Kryzak had announced in May that he received a letter from UPSEU about the intent to unionize, and since then the process has moved slowly as the parties undergo a discovery process — getting all the facts on who’s paid what and setting the table for negotiations.
Kryzak said that the unionization will definitely cost the town more money, but it won’t be clear how much until negotiations begin. The union will encompass all town employees.
The information that’s currently getting collected, Kryzak said, will go before an administrative law judge who will essentially rule if there’s “enough evidence here that [employees] want to be represented by UPSEU and they’ll grant that, then we can sign … and we can go to negotiations.”

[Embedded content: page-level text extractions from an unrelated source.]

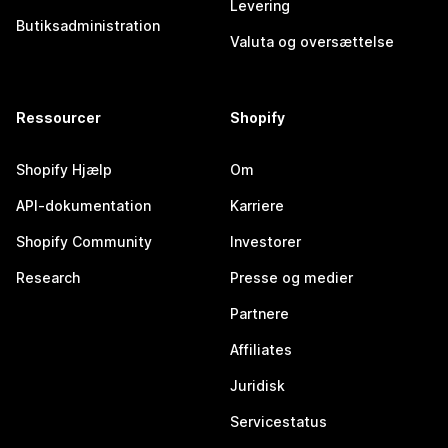
Levering
Butiksadministration
Valuta og oversættelse
Ressourcer
Shopify
Shopify Hjælp
Om
API-dokumentation
Karriere
Shopify Community
Investorer
Research
Presse og medier
Partnere
Affiliates
Juridisk
Servicestatus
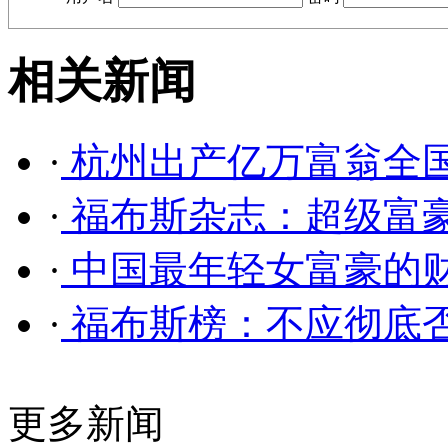
相关新闻
·
杭州出产亿万富翁全国
·
福布斯杂志：超级富
·
中国最年轻女富豪的
·
福布斯榜：不应彻底
更多新闻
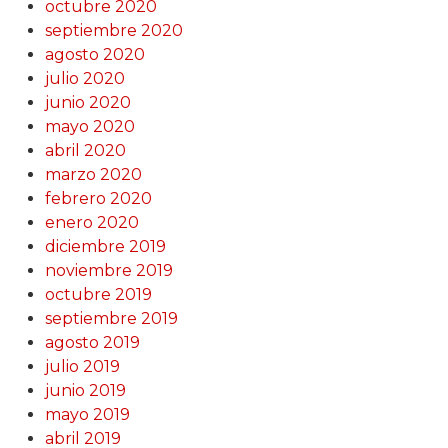
octubre 2020
septiembre 2020
agosto 2020
julio 2020
junio 2020
mayo 2020
abril 2020
marzo 2020
febrero 2020
enero 2020
diciembre 2019
noviembre 2019
octubre 2019
septiembre 2019
agosto 2019
julio 2019
junio 2019
mayo 2019
abril 2019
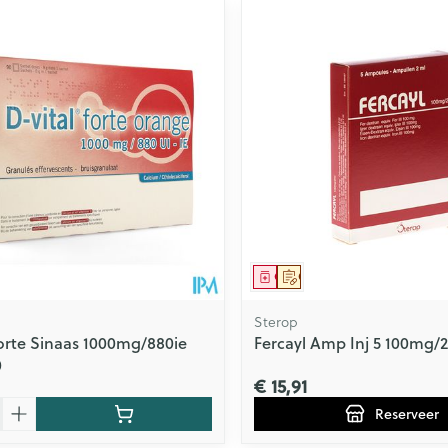
middel
Geneesmiddel
Op voorschrift
Sterop
Forte Sinaas 1000mg/880ie
Fercayl Amp Inj 5 100mg/
0
€ 15,91
Reserveer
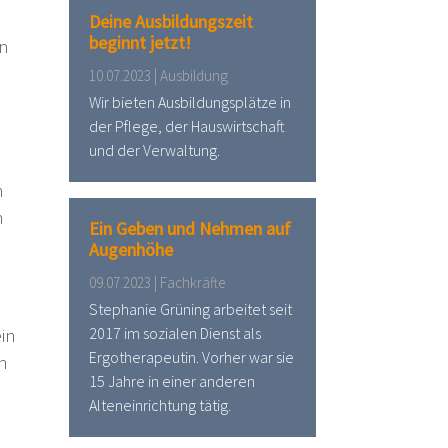
Deine Ausbildungszeit
beginnt jetzt!
on
10.07.2023 | Ausbildung
Wir bieten Ausbildungsplätze in
der Pflege, der Hauswirtschaft
und der Verwaltung.
n
h
Ein Geben und Nehmen auf
Augenhöhe
09.07.2023 | Fachkräfte
Stephanie Grüning arbeitet seit
2017 im sozialen Dienst als
in
Ergotherapeutin. Vorher war sie
n
15 Jahre in einer anderen
Alteneinrichtung tätig.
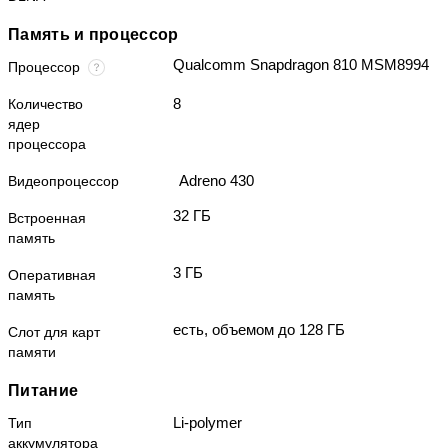
Память и процессор
Qualcomm Snapdragon 810 MSM8994
Процессор
8
Количество
ядер
процессора
Adreno 430
Видеопроцессор
32 ГБ
Встроенная
память
3 ГБ
Оперативная
память
есть, объемом до 128 ГБ
Слот для карт
памяти
Питание
Li-polymer
Тип
аккумулятора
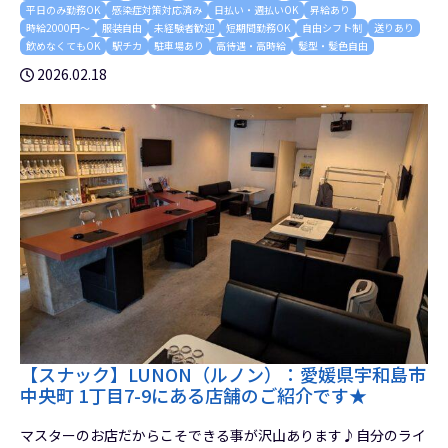
平日のみ勤務OK
感染症対策対応済み
日払い・週払いOK
昇給あり
時給2000円～
服装自由
未経験者歓迎
短期間勤務OK
自由シフト制
送りあり
飲めなくてもOK
駅チカ
駐車場あり
高待遇・高時給
髪型・髪色自由
2026.02.18
【スナック】LUNON（ルノン）：愛媛県宇和島市
中央町 1丁目7-9にある店舗のご紹介です★
マスターのお店だからこそできる事が沢山あります♪自分のライ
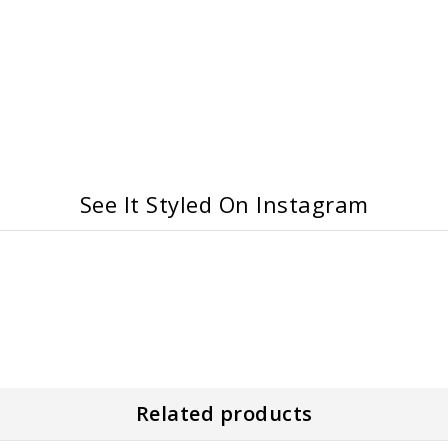
See It Styled On Instagram
Related products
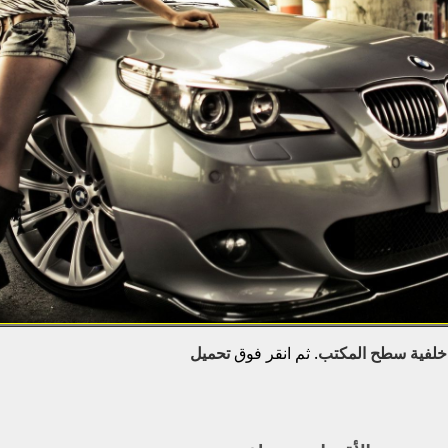
خلفية سطح المكتب
. ثم انقر فوق
تحميل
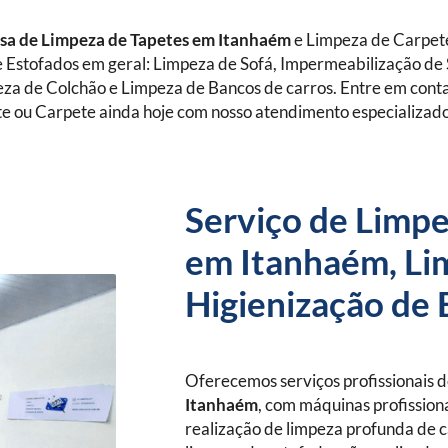
a de Limpeza de Tapetes
em Itanhaém
e Limpeza de Carpet
 Estofados em geral: Limpeza de Sofá, Impermeabilização de 
eza de Colchão e Limpeza de Bancos de carros. Entre em con
e ou Carpete ainda hoje com nosso atendimento especializad
Serviço de Limpe
em Itanhaém, Li
Higienização de 
Oferecemos serviços profissionais 
Itanhaém
, com máquinas profissiona
realização de limpeza profunda de c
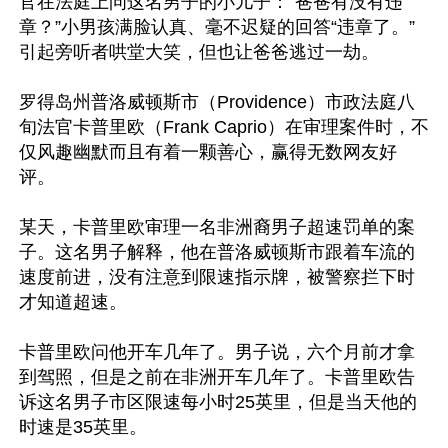
官在法庭上问这名男子的小儿子：“爸爸有没有违
章？”小男孩满脸认真、毫不迟疑的回答“违章了。”
引起旁听者哄堂大笑，但也让爸爸逃过一劫。

罗得岛州普洛威顿斯市（Providence）市政法庭八
旬法官卡普里欧（Frank Caprio）在审理案件时，不
仅风趣幽默而且有着一颗善心，赢得无数网友好
评。

某天，卡普里欧审理一名非洲裔男子超速罚单的案
子。这名男子解释，他在普洛威顿斯市跟着车流的
速度前进，没有注意到限速指示牌，被警察拦下时
才知道超速。

卡普里欧问他开车几年了。男子说，六个月前才拿
到驾照，但是之前在非洲开车几年了。卡普里欧告
诉这名男子市区限速每小时25英里，但是当天他的
时速是35英里。
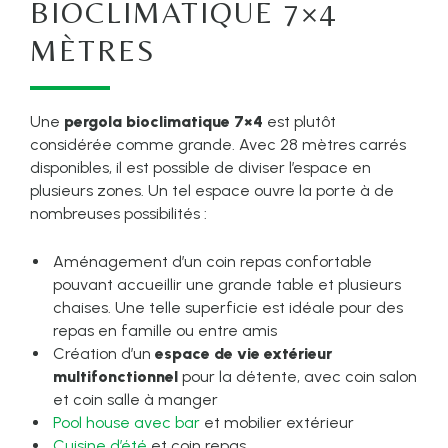
BIOCLIMATIQUE 7×4
MÈTRES
Une
pergola bioclimatique 7×4
est plutôt
considérée comme grande. Avec 28 mètres carrés
disponibles, il est possible de diviser l’espace en
plusieurs zones. Un tel espace ouvre la porte à de
nombreuses possibilités :
Aménagement d’un coin repas confortable
pouvant accueillir une grande table et plusieurs
chaises. Une telle superficie est idéale pour des
repas en famille ou entre amis
Création d’un
espace de vie extérieur
multifonctionnel
pour la détente, avec coin salon
et coin salle à manger
Pool house avec bar
et mobilier extérieur
Cuisine d’été
et coin repas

The town is being represented by Brian Kremer, of Goldberger and Kremer, who specializes in public employee unions.
Kryzak said he’s familiar with union relationships through his family’s contracting business, though he acknowledged that public and private unions can operate fairly differently.
“In the private sector, it really does behoove the union to let the employers know what benefits they can have for both the employee and the employer,” he said; Kryzak gave as an example training funds that unions his family’s business deals with have.
“That’s a huge benefit to us being unionized because they’re basically always training our employees,” Kryzak said.
He said he doesn’t think municipal unions have “anything they bring to the table for the municipality or the taxpayers. It’s simply for the employee, so it’s a very different relationship.”
Westerlo employees already receive regular raises, and the town is paying them all as much as it can afford, Kryzak said. In the 2025 budget, all town employees received at least 4-percent raises, with the highway employees getting 6-percent.
The 4-percent baseline was on the advice of the town’s labor relations attorney, who had told Kryzak — after Kryzak suggested a 3-percent raise — that 4-percent was the average in most other towns.
While Kryzak said that the town has given out raises every year, on top of good benefits, a union will give employees a guarantee of a raise every single year no matter who’s in office, plus better protections than what’s currently in the town handbook, which Kryzak said he’s basically in favor of as long as the town can afford it.
“It’s just that that’s going to be a process that we’re going to have to go through,” he said.